First Solar indicated that Europe’s solar market is uncertain as countries end incentives and retool policies. As a result, the solar power system company is increasingly reliant on North America and developing markets for future growth.
The worries overshadowed what were better-than-expected first quarter results. First Solar reported first quarter earnings of $115.96 million, or $1.33 a share, on revenue of $567.3 million, down slightly from a year ago due to lower average selling prices. Wall Street was looking for earnings of $1.16 a share on revenue of $544.4 million.
However, First Solar did see its inventory build.
The company also reiterated its 2011 outlook that calls for sales between $3.7 billion and $3.8 billion with earnings per share of $9.25 to $9.75. That outlook disappointed a few analysts, who were looking for First Solar to raise its projections for 2011.
On a conference call, First Solar CEO Rob Gillette’s commentary on Europe was described as morose by analysts. European countries have been cutting incentives for solar panel installations and it’s hurting demand. Here are a few snippets from Gillette:
- “In Europe we are managing through market uncertainty due to FiT (feed in tariff) and policy changes. Ambiguity about the magnitude of Germany’s midyear FiT conversion, lack of clarity with respect to Frankfurt’s tender process, and Italy’s delayed implementation of the new decree all created uncertainties about project economics and financing. Industry channels are adversely impacted by the lack of transparency around pending policy revisions or contemplated FiT changes”.

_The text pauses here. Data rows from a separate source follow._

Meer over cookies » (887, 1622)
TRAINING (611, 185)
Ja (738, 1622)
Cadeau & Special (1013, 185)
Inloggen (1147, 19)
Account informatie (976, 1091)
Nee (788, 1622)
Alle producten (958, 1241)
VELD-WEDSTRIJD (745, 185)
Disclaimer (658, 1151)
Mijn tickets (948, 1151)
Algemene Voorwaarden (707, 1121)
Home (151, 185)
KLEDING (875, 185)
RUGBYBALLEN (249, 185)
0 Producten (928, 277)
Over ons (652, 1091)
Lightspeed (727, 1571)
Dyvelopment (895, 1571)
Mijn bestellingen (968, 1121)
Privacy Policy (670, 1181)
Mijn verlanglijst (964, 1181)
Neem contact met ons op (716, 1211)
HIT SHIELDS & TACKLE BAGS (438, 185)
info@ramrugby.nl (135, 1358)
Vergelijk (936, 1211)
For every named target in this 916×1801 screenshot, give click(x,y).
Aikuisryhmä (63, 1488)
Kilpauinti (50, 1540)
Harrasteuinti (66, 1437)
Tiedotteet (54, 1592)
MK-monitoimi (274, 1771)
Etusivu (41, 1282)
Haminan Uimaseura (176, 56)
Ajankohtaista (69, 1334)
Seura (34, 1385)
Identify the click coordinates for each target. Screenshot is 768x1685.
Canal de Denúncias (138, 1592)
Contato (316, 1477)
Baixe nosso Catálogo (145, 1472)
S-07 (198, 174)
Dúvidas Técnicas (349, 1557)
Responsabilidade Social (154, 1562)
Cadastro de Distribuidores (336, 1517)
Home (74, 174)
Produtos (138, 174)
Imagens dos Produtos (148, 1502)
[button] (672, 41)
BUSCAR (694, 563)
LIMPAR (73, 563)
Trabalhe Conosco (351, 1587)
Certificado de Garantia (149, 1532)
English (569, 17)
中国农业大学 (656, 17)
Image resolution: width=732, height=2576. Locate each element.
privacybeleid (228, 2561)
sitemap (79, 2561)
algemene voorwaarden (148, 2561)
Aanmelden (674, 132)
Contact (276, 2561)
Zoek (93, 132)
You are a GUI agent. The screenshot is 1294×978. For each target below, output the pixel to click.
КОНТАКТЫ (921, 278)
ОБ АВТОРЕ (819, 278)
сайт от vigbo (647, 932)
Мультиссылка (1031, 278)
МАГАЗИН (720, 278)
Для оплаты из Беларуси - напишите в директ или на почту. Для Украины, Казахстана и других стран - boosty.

- “In Europe, Germany, France and Italy are implementing changes to their feed-in tariff structures, market caps and tender processes. The industry will require a period of adjustment and understanding of the changes since some of the implementation details have not been finalized. In addition, the Italian government decision-making process resulted in a market pause and excess channel inventories. Rising European interest rates are also applying pressure to project economics.”
- “In France the government revised the FiT program and implemented a 500 megawatt cab on the annual market size and introduced a tender system for large projects. We are disappointed that the new decree does not provide sufficient multiyear visibility and certainty for our sizable French PV market. The government has failed to take into account the needs of investors in existing projects. We are now waiting for details about the tender system before making a decision about the long-term viability of the market, and our French factory remains on indefinite hold. Because of grandfather projects, the French market should exceed the cap in 2011 and range from 500 to 800 megawatts this year.”
- “Italy remains unclear with regards to both an extension of their current program, CE3, and the timing and terms of the new program, CE4. But it is clear, however, that the existing delay in FiT clarity will require a quarter or more to restart project financing and development. Further delay in FiT details will continue to impact project realization, as well as future project planning and development. We are actively engaging in the FiT policy discussions and monitoring the situation.”
So what’s the plan? Gillette said it is focusing on North America solar buildouts, China, Australia and the Middle East.
Stifel Nicolaus analyst Jeff Osborne said that First Solar’s financial results will be heavily weighted on the second half of 2011. Osborne said in a research note:
First Solar’s increasingly morose commentary on the near-term European market demand and pricing outlook adds to the increasing list of cautious data points highlight the issues that the entire solar industry faces. We believe First Solar’s management team has laid out a path of channel diversity both geographically and through effective use of self-developed projects to navigate the choppy markets.
Other solar players won’t be able to manage Europe’s changing dynamics.